Dimitrios Apostolou <jimis@gmx.net> writes:
> Regarding the attached patch (rebased and edited commit message), it
> basically replaces seek(up to 1MB forward) with read(). The 1MB number
> comes a bit out of the top of my head. But tweaking it between 128KB and
> 1MB wouldn't really change anything, given that the block size is now
> 128KB: The read() will always be chosen against the seek(). Do you know
> of a real-world case with block sizes >128KB?

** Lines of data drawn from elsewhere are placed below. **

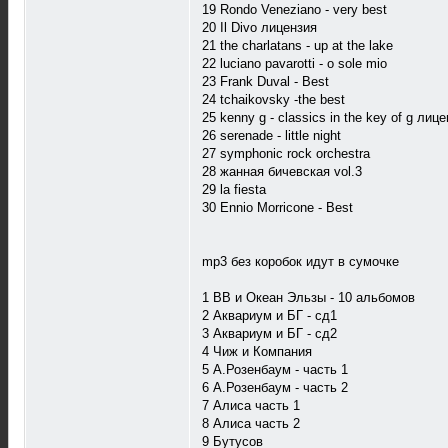
19 Rondo Veneziano - very best
20 Il Divo лицензия
21 the charlatans - up at the lake
22 luciano pavarotti - o sole mio
23 Frank Duval - Best
24 tchaikovsky -the best
25 kenny g - classics in the key of g лиц
26 serenade - little night
27 symphonic rock orchestra
28 жанная бичевская vol.3
29 la fiesta
30 Ennio Morricone - Best
mp3 без коробок идут в сумочке
1 ВВ и Океан Эльзы - 10 альбомов
2 Аквариум и БГ - сд1
3 Аквариум и БГ - сд2
4 Чиж и Компания
5 А.Розенбаум - часть 1
6 А.Розенбаум - часть 2
7 Алиса часть 1
8 Алиса часть 2
9 Бутусов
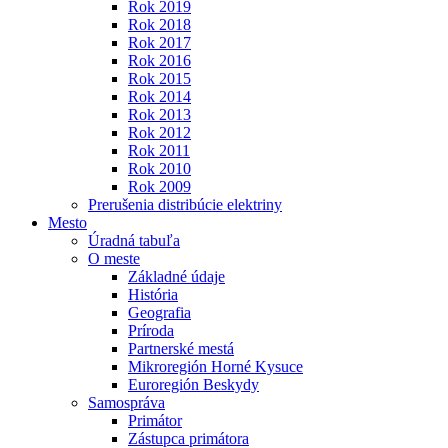
Rok 2019
Rok 2018
Rok 2017
Rok 2016
Rok 2015
Rok 2014
Rok 2013
Rok 2012
Rok 2011
Rok 2010
Rok 2009
Prerušenia distribúcie elektriny
Mesto
Úradná tabuľa
O meste
Základné údaje
História
Geografia
Príroda
Partnerské mestá
Mikroregión Horné Kysuce
Euroregión Beskydy
Samospráva
Primátor
Zástupca primátora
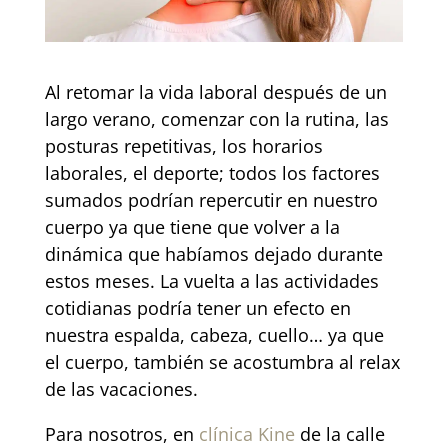
Al retomar la vida laboral después de un
largo verano, comenzar con la rutina, las
posturas repetitivas, los horarios
laborales, el deporte; todos los factores
sumados podrían repercutir en nuestro
cuerpo ya que tiene que volver a la
dinámica que habíamos dejado durante
estos meses. La vuelta a las actividades
cotidianas podría tener un efecto en
nuestra espalda, cabeza, cuello… ya que
el cuerpo, también se acostumbra al relax
de las vacaciones.
Para nosotros, en
clínica Kine
de la calle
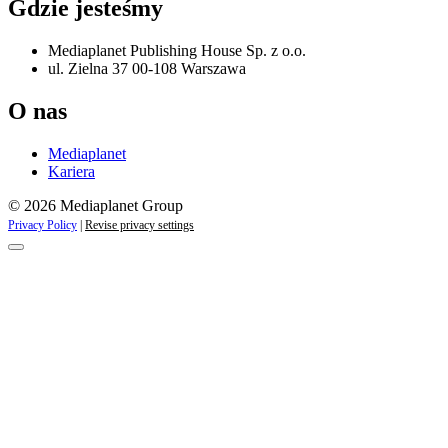
Gdzie jesteśmy
Mediaplanet Publishing House Sp. z o.o.
ul. Zielna 37 00-108 Warszawa
O nas
Mediaplanet
Kariera
© 2026 Mediaplanet Group
Privacy Policy
|
Revise privacy settings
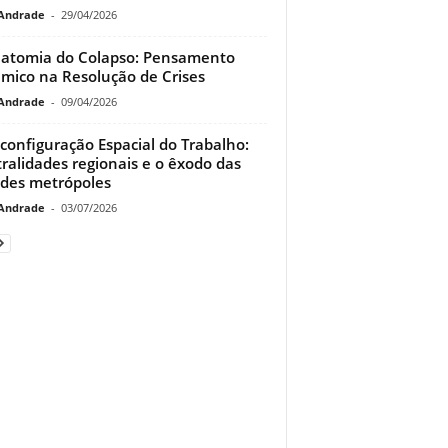
Andrade
-
29/04/2026
atomia do Colapso: Pensamento
êmico na Resolução de Crises
Andrade
-
09/04/2026
configuração Espacial do Trabalho:
ralidades regionais e o êxodo das
des metrópoles
Andrade
-
03/07/2026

Yeah, with the recent changes I'd expect table data to pretty much
always consist of blocks around 128K, unless the table is smaller
than that of course.
I experimented with this patch locally and came away not too
impressed; it seems the results may be highly platform-dependent.
In the interests of having a common benchmark case that's easy to
replicate, here's precisely what I did:
Use non-assert build of current HEAD (4bea91f21 at the moment).
$ createdb bench
$ time pgbench -i -s 10000 bench
real 14m40.474s
user 1m26.717s
sys 0m5.045s
$ psql bench
...
bench=# create table zedtable(f1 int);
CREATE TABLE
bench=# insert into zedtable values(42);
INSERT 0 1
bench=# \q
$ time pg_dump -Fc --compress=none bench | cat >bench10000.dump
real 7m48.969s
user 0m36.334s
sys 1m35.209s
(At this -s value, the database occupies about 147G and the dump
file about 95G. It's important the dump file not fit in RAM.)

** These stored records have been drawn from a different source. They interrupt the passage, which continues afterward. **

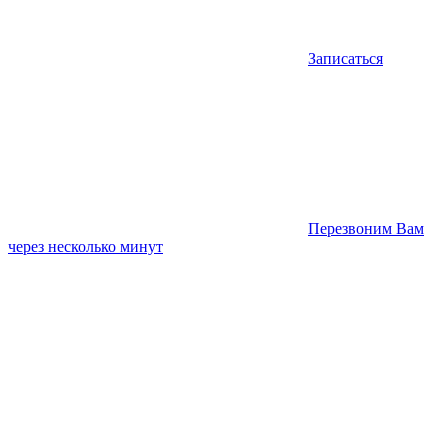
Записаться
Перезвоним Вам
через несколько минут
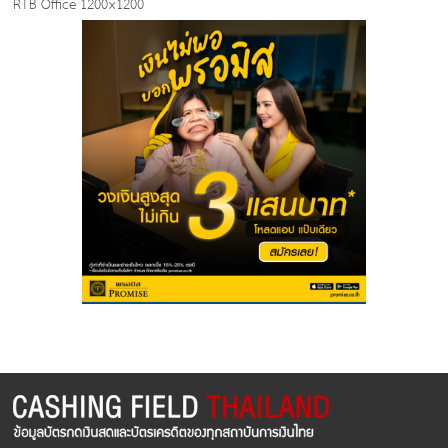
RTB Office 1200×1200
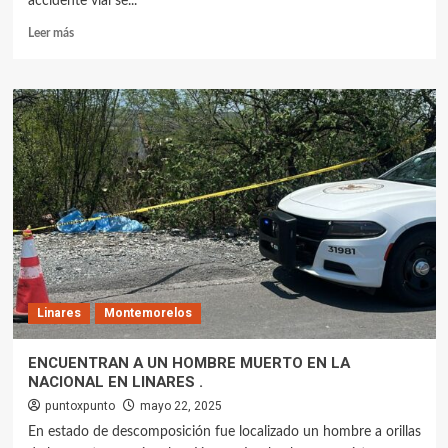
accidente vial se...
Leer más
Linares
Montemorelos
ENCUENTRAN A UN HOMBRE MUERTO EN LA
NACIONAL EN LINARES .
puntoxpunto
mayo 22, 2025
En estado de descomposición fue localizado un hombre a orillas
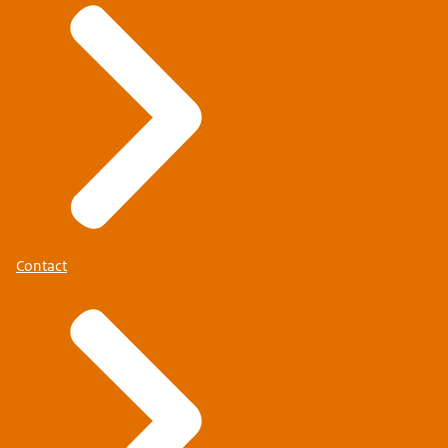
Contact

$ time pg_restore -f /dev/null -t zedtable bench10000.dump
real 1m12.646s
user 0m0.355s
sys 0m5.083s
This compares rather favorably to "cat":
$ time cat bench10000.dump >/dev/null
real 3m6.627s
user 0m0.167s
sys 0m30.999s
I then applied your patch and repeated the restore run:
$ time pg_restore -f /dev/null -t zedtable bench10000.dump
real 2m39.138s
user 0m0.386s
sys 0m28.493s
So for me, the proposed patch actually makes it 2X slower.

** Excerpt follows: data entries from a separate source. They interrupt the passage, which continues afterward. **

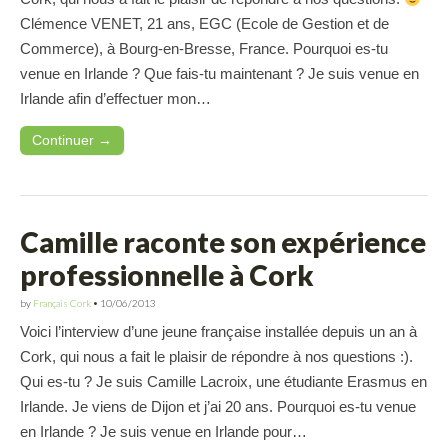
Clémence VENET, 21 ans, EGC (Ecole de Gestion et de
Commerce), à Bourg-en-Bresse, France. Pourquoi es-tu
venue en Irlande ? Que fais-tu maintenant ? Je suis venue en
Irlande afin d’effectuer mon…
Continuer →
Camille raconte son expérience
professionnelle à Cork
by
Français Cork
•
10/06/2013
Voici l’interview d’une jeune française installée depuis un an à
Cork, qui nous a fait le plaisir de répondre à nos questions :).
Qui es-tu ? Je suis Camille Lacroix, une étudiante Erasmus en
Irlande. Je viens de Dijon et j’ai 20 ans. Pourquoi es-tu venue
en Irlande ? Je suis venue en Irlande pour…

Watching it with "iostat 1", I'm seeing about 40MB/s disk read
rate with HEAD, and 500MB/s with the patch; "cat" also shows
read rate around 500MB/s. So yeah, we can saturate the disk
interface by doing all reads and no seeks, but that doesn't
net out faster.
I did this on a few-years-old Dell Precision 5820 workstation.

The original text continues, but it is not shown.